_To do_
Your reply should be one number: how many lines of the records below contain the string "time".

_Raw data_
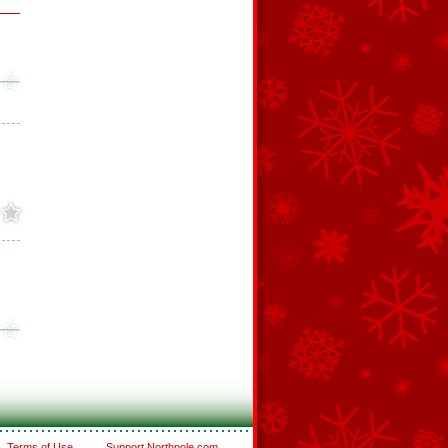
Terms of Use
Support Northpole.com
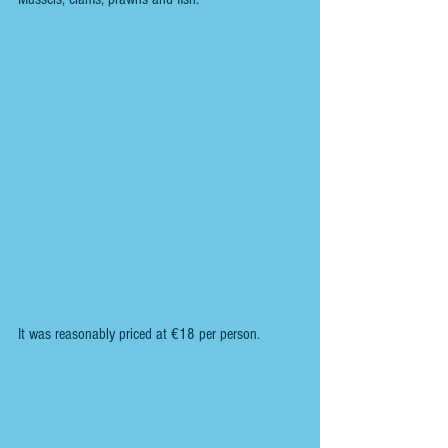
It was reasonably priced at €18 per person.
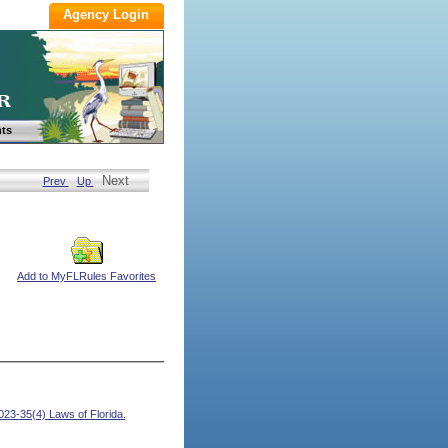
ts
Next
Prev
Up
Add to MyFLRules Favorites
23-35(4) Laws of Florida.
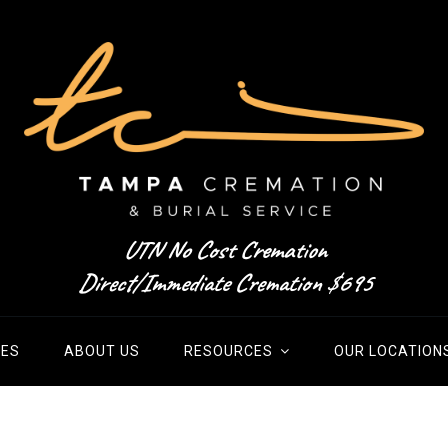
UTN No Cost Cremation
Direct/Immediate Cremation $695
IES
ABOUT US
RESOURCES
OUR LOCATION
---
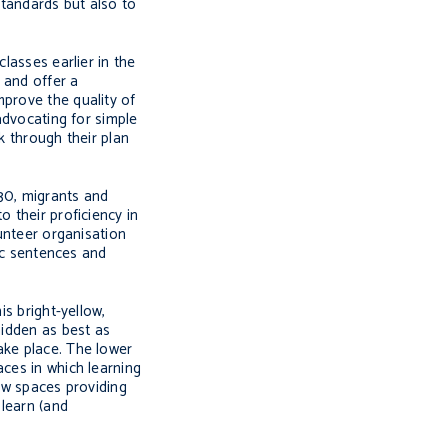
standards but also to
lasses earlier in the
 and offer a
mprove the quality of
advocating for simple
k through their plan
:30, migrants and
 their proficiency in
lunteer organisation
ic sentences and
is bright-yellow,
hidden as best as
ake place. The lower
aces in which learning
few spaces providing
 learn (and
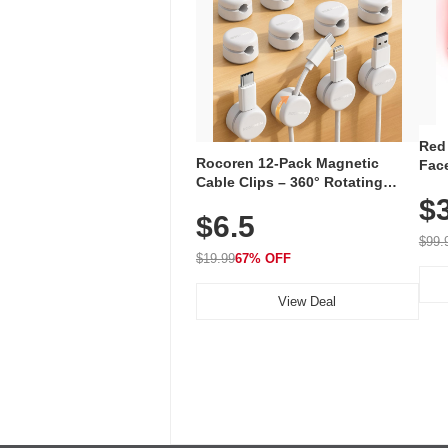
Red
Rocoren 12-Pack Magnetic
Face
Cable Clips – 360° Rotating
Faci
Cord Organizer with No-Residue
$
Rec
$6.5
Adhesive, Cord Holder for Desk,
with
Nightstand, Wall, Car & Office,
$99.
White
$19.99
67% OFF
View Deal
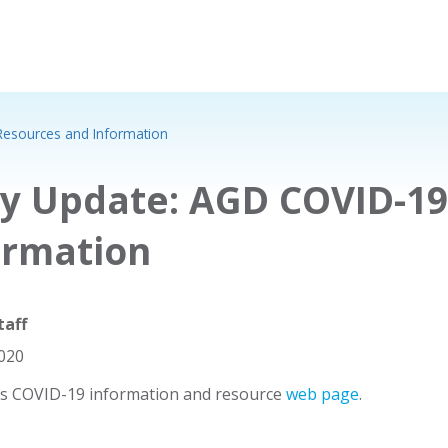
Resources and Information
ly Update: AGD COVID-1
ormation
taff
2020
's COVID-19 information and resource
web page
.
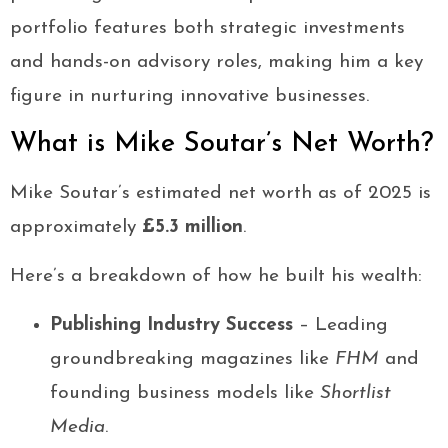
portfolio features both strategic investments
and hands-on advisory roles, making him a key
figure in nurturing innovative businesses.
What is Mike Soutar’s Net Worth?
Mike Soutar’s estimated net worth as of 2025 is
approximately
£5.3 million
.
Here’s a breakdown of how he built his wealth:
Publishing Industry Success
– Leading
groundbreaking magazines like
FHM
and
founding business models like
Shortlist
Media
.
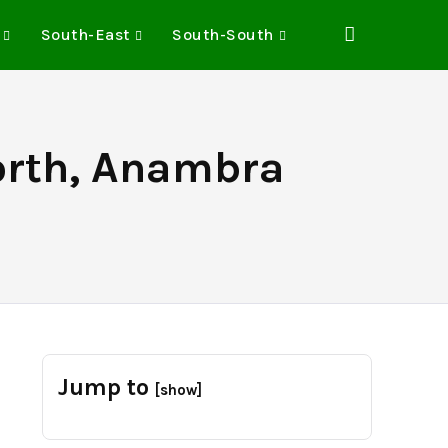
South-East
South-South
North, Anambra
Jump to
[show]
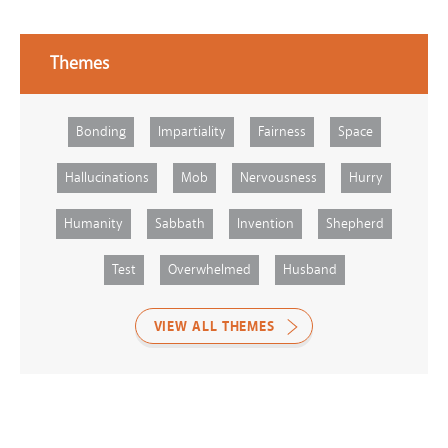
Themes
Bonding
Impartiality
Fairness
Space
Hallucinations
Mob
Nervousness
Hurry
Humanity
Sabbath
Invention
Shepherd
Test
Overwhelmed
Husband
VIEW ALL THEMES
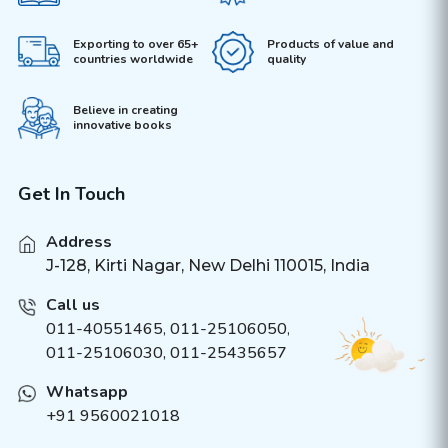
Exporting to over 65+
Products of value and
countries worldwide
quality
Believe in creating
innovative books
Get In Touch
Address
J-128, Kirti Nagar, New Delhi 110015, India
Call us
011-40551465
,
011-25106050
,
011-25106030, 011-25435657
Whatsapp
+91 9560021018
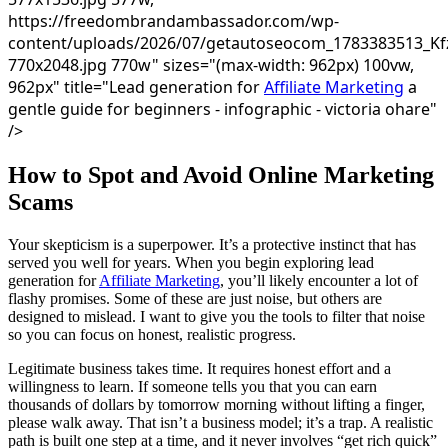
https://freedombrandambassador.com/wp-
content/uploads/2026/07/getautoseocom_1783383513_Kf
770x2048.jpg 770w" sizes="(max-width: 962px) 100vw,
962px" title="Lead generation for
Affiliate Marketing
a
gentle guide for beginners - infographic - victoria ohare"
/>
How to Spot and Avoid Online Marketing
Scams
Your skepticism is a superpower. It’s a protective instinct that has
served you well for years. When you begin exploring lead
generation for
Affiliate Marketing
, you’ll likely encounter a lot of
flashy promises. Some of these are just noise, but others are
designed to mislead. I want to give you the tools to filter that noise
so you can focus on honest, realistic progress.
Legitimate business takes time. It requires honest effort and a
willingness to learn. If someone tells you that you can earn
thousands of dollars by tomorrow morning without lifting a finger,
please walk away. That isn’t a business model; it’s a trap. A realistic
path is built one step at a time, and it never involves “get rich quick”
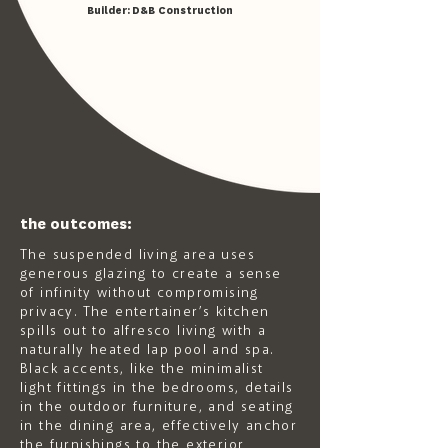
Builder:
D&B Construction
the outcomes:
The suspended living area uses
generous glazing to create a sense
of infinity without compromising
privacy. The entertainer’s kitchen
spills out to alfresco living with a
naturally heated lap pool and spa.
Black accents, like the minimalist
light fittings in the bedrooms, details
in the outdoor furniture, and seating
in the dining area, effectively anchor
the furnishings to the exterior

_Written answer_
2